In the early 1640s, Milton became a schoolteacher and wrote aggressive tracts on the Church of England, education and divorce leaders (after spending some unhappy time with his wife). He received an adverse reaction after this composition and wrote, Areopagitica; A Speech by Mr. John Milton for the Liberty of Unlicensed Printing in the Parliament of England, A Most Famous Work on Censorship.

Milton collected his poems together in a volume entitled 1645 Poems. It is the only collection of his poems which has published till date. As time went on, the focus was on Milton’s political and social discourse.

He turned his pen to the right to take human rules into account. These works led to his appointment as secretary of foreign languages in 1649. In the same year, he published, “Eknoslastse”, the act of killing the ragged defense.

John Milton Later Career

In the following years, his fame became even more pronounced when he wrote the popular, ‘In Defense’, which spoke of the rights of the English. This was followed by a second defense, which was praised by Oliver Cromwell, who was now Lord Protector, with Milton also subject to many rejections from the crown. In 1654, Milton’s health condition took a turn for the worse as Milton became blind.
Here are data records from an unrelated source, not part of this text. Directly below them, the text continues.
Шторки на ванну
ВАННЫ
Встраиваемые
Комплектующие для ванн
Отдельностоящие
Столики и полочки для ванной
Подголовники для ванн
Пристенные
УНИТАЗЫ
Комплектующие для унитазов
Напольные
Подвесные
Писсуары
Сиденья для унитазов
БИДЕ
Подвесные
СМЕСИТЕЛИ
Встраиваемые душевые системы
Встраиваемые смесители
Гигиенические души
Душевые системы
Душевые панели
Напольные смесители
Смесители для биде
The cause is unknown, but it was probably glaucoma. This development meant that he had to speak his prose to someone trusted to copy his words. The task was given to colleague Andrew Marvell.

‘On His Blindless’ is the work of this period. Milton began writing his most famous work, Paradise Lost, in 1658. It was sold for publishing in 1667 for $ 5 or about £ 770 today. He was married a second time in 1656, but 15 months later his wife died with their baby bird. The poet married one final time in 1663.
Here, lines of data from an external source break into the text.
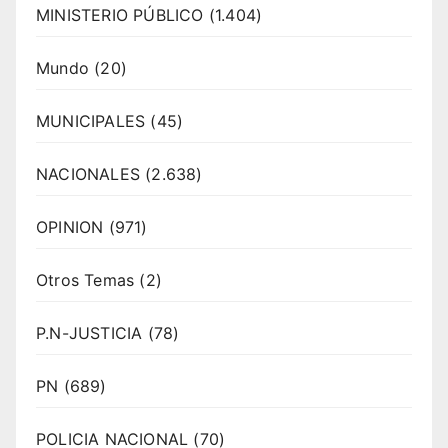
MINISTERIO PÚBLICO
(1.404)
Mundo
(20)
MUNICIPALES
(45)
NACIONALES
(2.638)
OPINION
(971)
Otros Temas
(2)
P.N-JUSTICIA
(78)
PN
(689)
POLICIA NACIONAL
(70)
John Milton’s Paradise Lost

In late 1659, Milton went to prison. Because of his role in the fall of Charles I and the rise of the Commonwealth. He released, probably because of the influence of influential supporters.

The monarchy was restored in 1660 with Charles II as King. This time for the third time since his release from prison, Milton is bound to marry Elizabeth Minsoul. Milton published Paradise Lost in 10 volumes In 1667.
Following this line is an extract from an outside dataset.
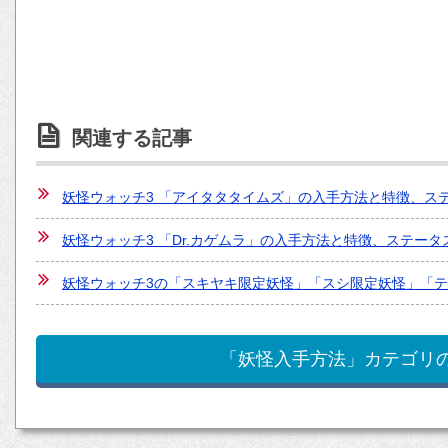
関連する記事
妖怪ウォッチ3 「アイタタタイムズ」の入手方法と特徴、ス
妖怪ウォッチ3 「Dr.カゲムラ」の入手方法と特徴、ステー
妖怪ウォッチ3の「スキヤキ限定妖怪」「スシ限定妖怪」「テ
「妖怪入手方法」カテゴリ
It is considered his most excellent work and the most significant epic in English. The free-verse poem tells the story of how the devil seduced Adam and Eve and their expulsion from the Garden of Eden.

In 1671 he published Paradise Reign, in which Jesus overcame Satan’s temptations and Samson agonists, where Samson first drowned in fascination and then released himself. A revised, 12-volume edition of Paradise Lost was published in 1674.

Reputation and influence

Milton influenced many writers. Some, like John Dryden (1631-1700), praised his work and used it as the basis for his own writing. Others, including Alexander Pope (1688-1744) had fun with it.

Others, such as Samuel Johnson (1709-1784), acknowledged the value of Milton’s work but disagreed with his religious and political views. In general, eighteenth-century poets praised him for outstanding spiritual, intellectual, and moral values.

William Blake (1757–1827) and Percy Baishe Shelley (1792–1822) praised his devil as a romantic rebel. Samuel Taylor Coleridge (1772–1834) admired Milton’s artistry and depth. In the 1920s, T.S. Eliot (1888-1965) criticized Milton’s verse mainly because of its influence.

Milton’s Later Years And Death

After improving and in his hazard, Milton was in favour of freedom of worship. The republic for England while overseeing the publication of his major poems and other works. Milton arrested shortly after the succession of the Second Charles and executed by a possible hanging for his involvement in the government of Rayside and Cromwell.

Although the virtue of Milton’s disease is not fully known, it is likely that some of the influential figures of Charles’s regime. So Christopher Milton, Andrew Marvel, and William Davenant were recommended by him.

The exact date and location of Milton’s death are unknown; He probably died on 8 November 1674, in a complication of gout in the lounge (possibly renal failure). He was buried inside St Jiles Crimplegate Church in London.